Dışişleri Bakanlığı, AB Dış İlişkiler Konseyi'nin aldığı kararlara tepki gösterdi.
Açıklamada şu ifadelere yer verildi:
"Doğu Akdeniz’de uluslararası hukuktan kaynaklanan haklarımız ile KKTC’nin hak ve çıkarlarını, Avrupa Birliği’nin tüm izan dışı adımlarına rağmen korumaktan vazgeçmeyeceğimiz daha önce de defalarca ve kuvvetle vurgulanmıştır.
AB Dış İlişkiler Konseyi’nin, bugün (11 Kasım) yapılan toplantıda bu konuda aldığı kararlar, 15 Temmuz ve 14 Ekim 2019 tarihlerindeki Dış İlişkiler Konseyi toplantılarının ardından verdiğimiz mesajların hiçbirinin yerine ulaşmadığını göstermektedir.
Türkiye ve Kuzey Kıbrıs Türk Cumhuriyeti, 2004’ten bugüne kadar, Doğu Akdeniz’deki hidrokarbon kaynaklarının bir gerginlik değil, istikrar unsuru haline gelebilmesi için iyi niyetli bir biçimde çaba göstermiş, tüm yapıcı ve olumlu girişimleri üstlenen taraf olmuştur.

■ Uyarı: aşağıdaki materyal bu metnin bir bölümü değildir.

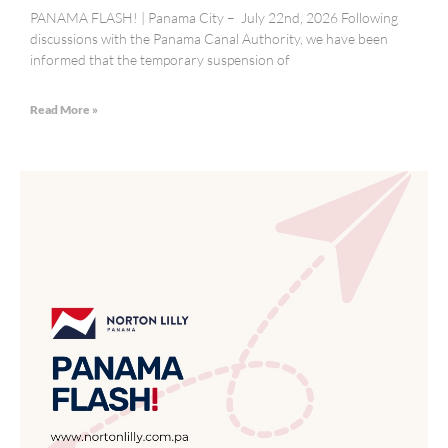
PANAMA FLASH! | Panama City – July 22nd, 2026 Following
discussions with the Panama Canal Authority, we have been
informed that the temporary suspension of
Read More »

GKRY ve maksimalist pozisyonlarına alet ettiği AB ise, bu süreçte ne gerçekleri görebilmekte, ne de uluslararası hukuka ve hakkaniyete uygun bir karar alabilmektedir.
Haklarımızın tek taraflı olarak gasp edilmesine tabiatıyla izin vermeyeceğimiz, 2004’ten bu yana istikrarla dile getirilmiştir. AB tarafından, hükümsüz ve geçersiz bir yönetime uluslararası hukuk hiçe sayılarak verilen karşılıksız ve anlaşılamaz destek ile Doğu Akdeniz’de önemli bir işbirliği fırsatının rehin alınması gerçekten ibret vericidir.
Ülkemiz kalıcı istikrar ve Doğu Akdeniz bölgesinde yaşayan tüm insanların refahı için, uluslararası hukukun temel ilkelerinin uygulanmasını ve bölgedeki işbirliğini teşvik etmeyi sürdürecektir. Bununla birlikte, daha önceden Kıbrıs sorununun çözülmesine katkıda bulunabilecek tarafsız bir aktör olma vasfını çok uzun süre önce yitiren AB’nin, Doğu Akdeniz’de de yapıcı ve yararlı bir tutum alabilmesinin mümkün olmayacağı görülmektedir.
Nitekim, 2004’ten bu yana Türkiye ve KKTC’nin egemenlik ve meşru haklarına saygı gösterilmesi çağrılarımız karşısında pervasız bir tutum benimseyen AB’nin, biz de faaliyete başladıktan sonra iyi komşuluk ilkesine saygı gösterilmesine atıfta bulunması, en hafif tabirle ironiktir.
Ülkemizin tehditlere boyun eğerek, Doğu Akdeniz’deki haklarından geri adım atmasını ummak beyhude bir beklentidir. Bu itibarla Doğu Akdeniz’deki arama ve sondaj faaliyetlerimize aynı şekilde devam edeceğimizden kimse şüphe duymamalıdır."